Atacante é o maior jogador nascido na Pátria Mãe; aqui não se fará comparação com Eusébio

ADORAMOS COMPARAÇÕES.

E no futebol, desde os anos 1950, a régua mestra é o Rei Pelé.

Seria ele melhor que o gênio argentino Di Stéfano?

Pois foi, o mundo acabou por reconhecer.

Outros candidatos surgiram e foram comparados.

Eusébio, nascido em Moçambique, então colônia portuguesa, um deles.

Atacante fabuloso, pôs o futebol lusitano no mapa ao conduzi-lo ao terceiro lugar na Copa de 1966, quando a seleção portuguesa derrotou a brasileira por acachapantes 3 a 1.

Mais: Eusébio, falecido em 2014, fez do Benfica campeão europeu em 1961/1962 e marcou 638 gols em 614 jogos pelo clube que defendeu por 15 dos 22 anos de carreira, na qual fez 733 golos, como dizem os patrícios, em 745 partidas.

Inevitável que o comparassem a Pelé, assim como, depois e até hoje, acontece com os argentinos Diego Maradona e Lionel Messi. Ou como se deu com Mané Garrincha e…Cristiano Ronaldo.

Recorra-se a outro gênio português, mas das letras, Fernando Pessoa: Eusébio é mais belo que o Cristiano Ronaldo que corre pela minha aldeia. Mas Eusébio não é mais belo que o Cristiano Ronaldo que corre pela minha aldeia. Porque Eusébio não é o Cristiano Ronaldo que corre pela minha aldeia.

O CR7 nasceu em Portugal.

Ao elevar seu pé direito a mais de dois metros do chão para marcar de bicicleta o gol que fez a torcida italiana se levantar e aplaudi-lo em Turim, o CR7 tornou-se, definitivamente, imortal no mundo do futebol.
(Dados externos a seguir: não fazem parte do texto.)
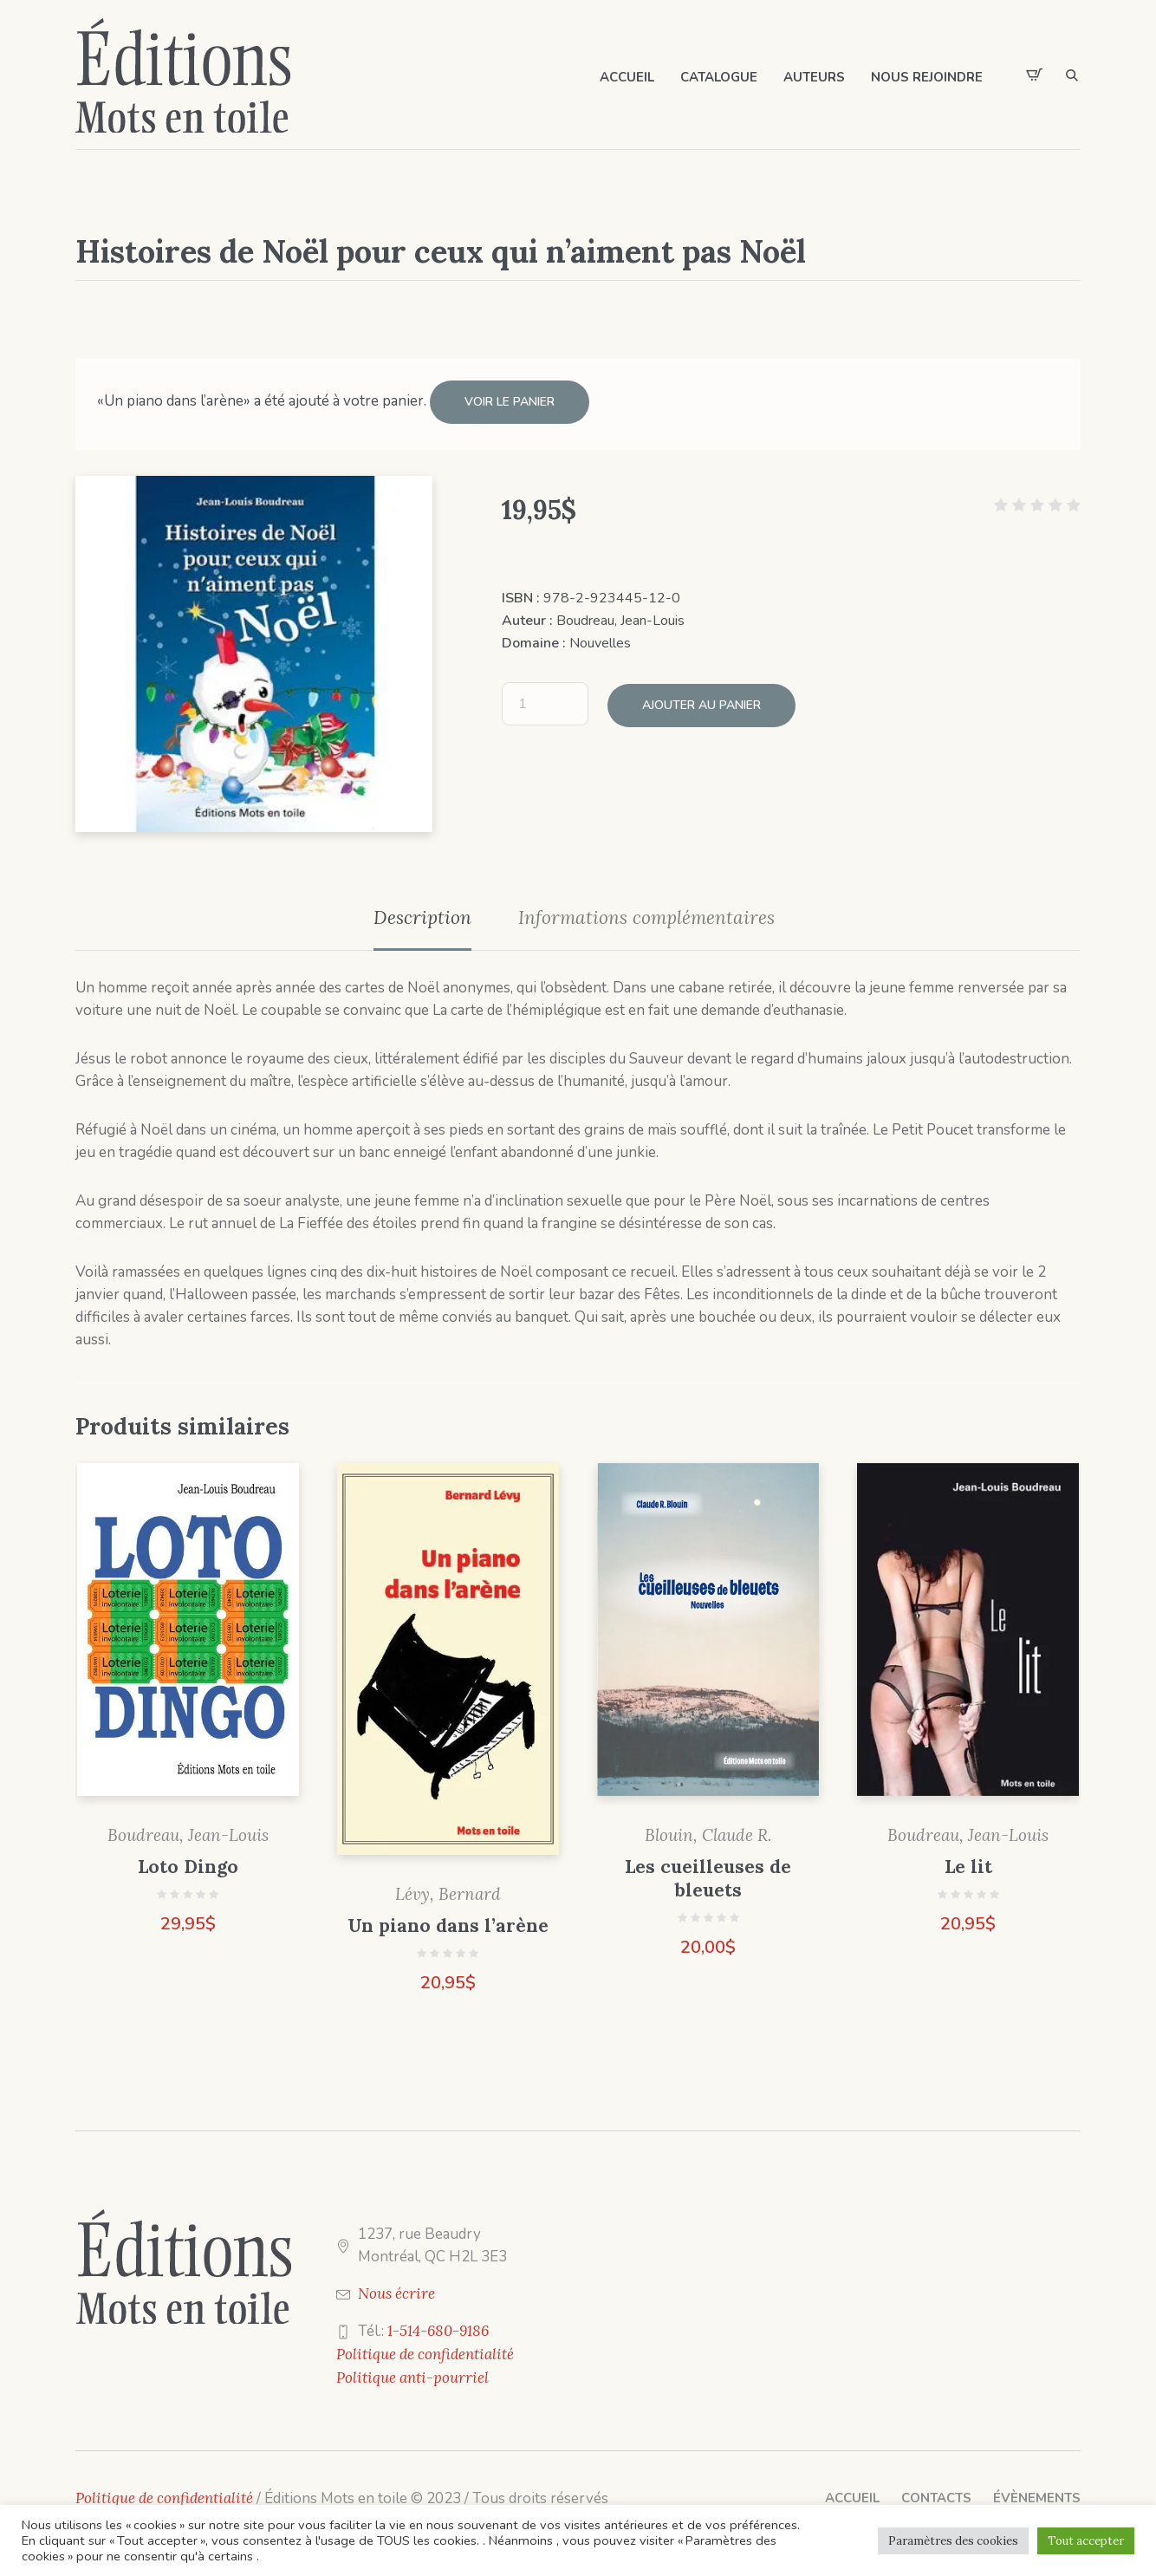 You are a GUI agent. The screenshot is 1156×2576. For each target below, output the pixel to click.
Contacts (936, 2493)
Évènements (1037, 2493)
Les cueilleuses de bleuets (708, 1874)
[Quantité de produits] (545, 697)
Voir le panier (509, 402)
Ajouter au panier (701, 697)
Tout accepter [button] (1086, 2541)
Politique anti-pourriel (412, 2373)
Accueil (852, 2493)
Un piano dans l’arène (448, 1921)
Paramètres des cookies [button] (953, 2541)
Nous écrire (396, 2289)
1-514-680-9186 (438, 2326)
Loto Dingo (188, 1863)
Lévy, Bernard (448, 1889)
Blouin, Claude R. (708, 1831)
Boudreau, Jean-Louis (620, 616)
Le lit (968, 1863)
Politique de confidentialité (425, 2349)
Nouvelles (600, 638) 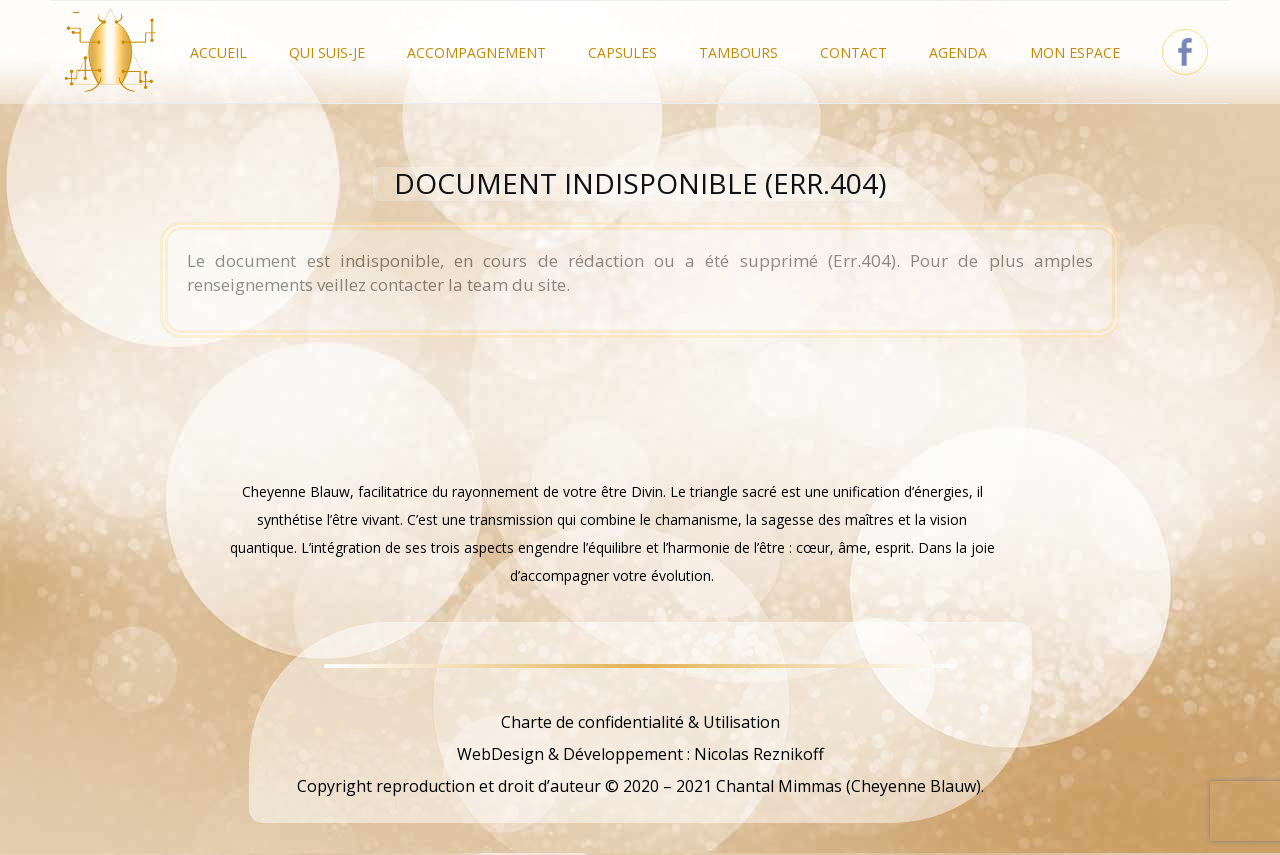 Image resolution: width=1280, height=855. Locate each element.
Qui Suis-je (327, 52)
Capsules (622, 52)
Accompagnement (476, 52)
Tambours (738, 52)
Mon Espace (1075, 52)
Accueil (218, 52)
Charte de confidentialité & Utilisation (640, 722)
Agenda (958, 52)
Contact (853, 52)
Precisar, na verdade, nem precisava. Autor de 649 gols em 901 jogos, eleito cinco vezes como número 1 pela Fifa em 2008, 2013, 2014, 2016 e 2017, tetracampeão mundial de clubes pelo Manchester United e pelo Real Madrid, campeão da Eurocopa por Portugal em 2016, imortalizado já estava.

Mais pela eficácia que pela fantasia, quesito em que (ah, essas comparações inevitáveis…) sempre perdeu para Messi, também por ser visto mais como um craque do último terço do campo (ah, essas novas nomenclaturas…) etc. e tal.

Daí acontece o segundo gol dele, o do Real Madrid contra a Juventus, e a fantasia explode em milhões de lantejoulas nas retinas estupefactas do planeta bola.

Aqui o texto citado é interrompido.